Facebook estimates that duplicate accounts may have represented about 10% of its monthly active users (MAUs) globally, for the quarter ended December 31, 2017 (Q4 2017). In other words, about 200 million out of the 2.13 billion MAUs Facebook reported at the end of Q4 2017 are possibly duplicate accounts. While false accounts accounted for about 3-4% of Facebook’s MAUs or about 85 million accounts.
It’s worth noting that Facebook says that the percentage of duplicate accounts is significantly higher in developing countries such as India, Indonesia and the Philippines, whereas false accounts originate more frequently from countries such as Indonesia, Turkey and Vietnam.
What is a duplicate or false account?
Facebook explains:
A duplicate account is one that a user maintains in addition to his or her principal account. We divide “false” accounts into two categories: (1) user-misclassified accounts, where users have created personal profiles for a business, organization, or non-human entity such as a pet (such entities are permitted on Facebook using a Page rather than a personal profile under our terms of service); and (2) undesirable accounts, which represent user profiles that we determine are intended to be used for purposes that violate our terms of service, such as spamming.
How does Facebook identify duplicate and false accounts?
- Duplicate accounts are identified via use of data signals like IP addresses and/or user names.
- False accounts are identified by looking “for names that appear to be fake or other behavior that appears inauthentic to the reviewers.”
Note that Facebook mentions that the scale at which the social media platform currently operates, identifying duplicate accounts, specifically, is very difficult.

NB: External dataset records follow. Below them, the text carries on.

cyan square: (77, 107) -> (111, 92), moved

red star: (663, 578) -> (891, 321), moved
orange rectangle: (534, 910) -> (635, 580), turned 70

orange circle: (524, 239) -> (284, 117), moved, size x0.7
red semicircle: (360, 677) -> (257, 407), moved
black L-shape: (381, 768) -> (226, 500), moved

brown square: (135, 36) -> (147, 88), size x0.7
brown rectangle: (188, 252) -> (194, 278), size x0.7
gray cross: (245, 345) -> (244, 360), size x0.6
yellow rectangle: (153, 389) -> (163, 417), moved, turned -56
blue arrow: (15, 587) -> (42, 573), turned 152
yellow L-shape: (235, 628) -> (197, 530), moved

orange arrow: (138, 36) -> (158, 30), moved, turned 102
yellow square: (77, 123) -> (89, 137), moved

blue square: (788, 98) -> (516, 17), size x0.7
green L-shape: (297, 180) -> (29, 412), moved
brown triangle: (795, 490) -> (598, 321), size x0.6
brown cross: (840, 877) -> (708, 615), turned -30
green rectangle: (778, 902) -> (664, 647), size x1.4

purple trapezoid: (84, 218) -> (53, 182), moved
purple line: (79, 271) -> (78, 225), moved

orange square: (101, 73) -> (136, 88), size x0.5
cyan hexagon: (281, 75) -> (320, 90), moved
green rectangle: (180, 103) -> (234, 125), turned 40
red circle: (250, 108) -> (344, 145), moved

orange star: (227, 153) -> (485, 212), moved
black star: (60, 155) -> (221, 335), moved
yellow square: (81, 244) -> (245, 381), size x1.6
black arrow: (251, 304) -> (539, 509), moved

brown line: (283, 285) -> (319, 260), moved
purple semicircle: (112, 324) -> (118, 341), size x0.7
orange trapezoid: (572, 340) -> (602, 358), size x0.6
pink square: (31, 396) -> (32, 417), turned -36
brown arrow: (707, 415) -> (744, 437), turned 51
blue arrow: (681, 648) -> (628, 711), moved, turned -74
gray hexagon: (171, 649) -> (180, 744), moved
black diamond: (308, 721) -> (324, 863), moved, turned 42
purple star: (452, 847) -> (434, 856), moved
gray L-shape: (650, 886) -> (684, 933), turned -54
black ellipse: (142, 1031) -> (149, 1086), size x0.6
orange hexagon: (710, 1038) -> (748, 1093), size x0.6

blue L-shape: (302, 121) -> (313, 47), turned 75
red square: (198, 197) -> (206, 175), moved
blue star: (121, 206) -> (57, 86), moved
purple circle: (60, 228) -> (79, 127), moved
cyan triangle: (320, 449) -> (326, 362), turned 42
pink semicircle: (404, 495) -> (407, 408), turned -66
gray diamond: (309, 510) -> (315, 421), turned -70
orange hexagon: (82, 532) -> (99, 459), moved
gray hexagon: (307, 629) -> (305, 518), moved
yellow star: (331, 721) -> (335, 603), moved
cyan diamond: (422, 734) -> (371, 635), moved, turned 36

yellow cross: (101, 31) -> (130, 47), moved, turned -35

During Facebook’s Q3 2017 earnings call, CEO Mark Zuckerberg had said that the company was building a new artificial intelligence (AI) tool for taking down “bad content and bad actors,” with a focus on fake accounts.
Countering Fake News
During the Q4 2017 earnings call, Zuckerberg said that countering fake news was another key area of focus for Facebook. He mentioned that Facebook “now has around 14,000 people working across community ops, online ops, and our security efforts” to identify such content. And that they’ve “made progress demoting false news in News Feed, which typically reduces an article’s traffic by 80% and destroys the economic incentives that most spammers and troll farms have to generate these false articles in the first place.”